2. In some usages of the code this check (s<e) was redundant (it was 
performed a couple lines above)
3. There is no reason to rewrite the old version of this function. (So, 
we decided to use old version of the function)
> So I see two ways to proceed:
>
> 1. Lean on icu's check and ignore possibility of the buffer overflow.
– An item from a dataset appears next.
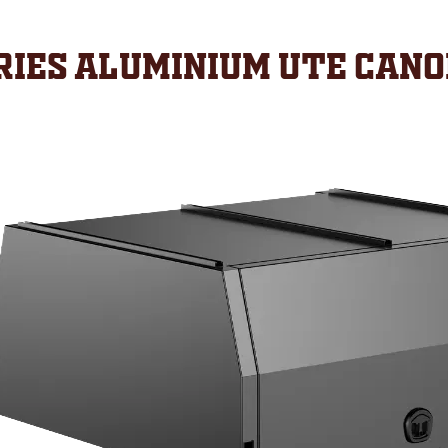
ies Aluminium Ute Can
> 2. Use our own check and possibly meet '\0' problems.
> 3. Check for U_ILLEGAL_ARGUMENT_ERROR to treat as end of a string, raise
>     the error for other 0xffff.
>
> Alex, what do you suggests here?
As I understand, by now the 0xffff is used ONLY to handle the case of 
unexpectedly ended symbol.
E.g. some symbol consists of 2 characters, but the length of the input 
buffer is 1.
In my opinion this is the same as an invalid symbol.

I guess that internal buffer overflow cannot occur in the 
`ucnv_getNextChar` function.

I suppose that it is Nikitas duty to investigate this problem and 
explain it to us all. I just have noticed a strange usage.